- _YOUR GOAL_:
The data must be reproduced verbatim; images are to be omitted.

- _DATA LISTING_:
══════════

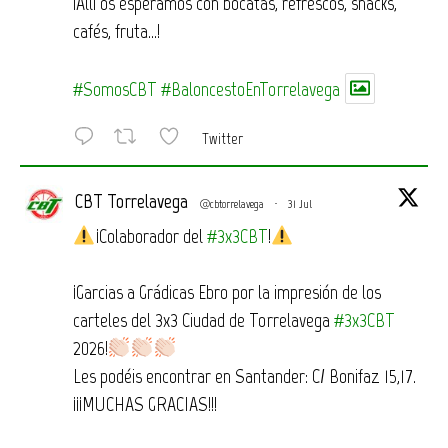
¡Allí os esperamos con bocatas, refrescos, snacks,
cafés, fruta…!
#SomosCBT
#BaloncestoEnTorrelavega
Twitter
CBT Torrelavega
@cbtorrelavega
·
31 Jul
¡Colaborador del
#3x3CBT
!
¡Garcias a Grádicas Ebro por la impresión de los
carteles del 3x3 Ciudad de Torrelavega
#3x3CBT
2026!
Les podéis encontrar en Santander: C/ Bonifaz 15,17.
¡¡¡MUCHAS GRACIAS!!!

══════════

- _ANSWER TO THIS PROBLEM_:
¡Allí os esperamos con bocatas, refrescos, snacks,
cafés, fruta…!
#SomosCBT
#BaloncestoEnTorrelavega
Twitter
CBT Torrelavega
@cbtorrelavega
·
31 Jul
¡Colaborador del
#3x3CBT
!
¡Garcias a Grádicas Ebro por la impresión de los
carteles del 3x3 Ciudad de Torrelavega
#3x3CBT
2026!
Les podéis encontrar en Santander: C/ Bonifaz 15,17.
¡¡¡MUCHAS GRACIAS!!!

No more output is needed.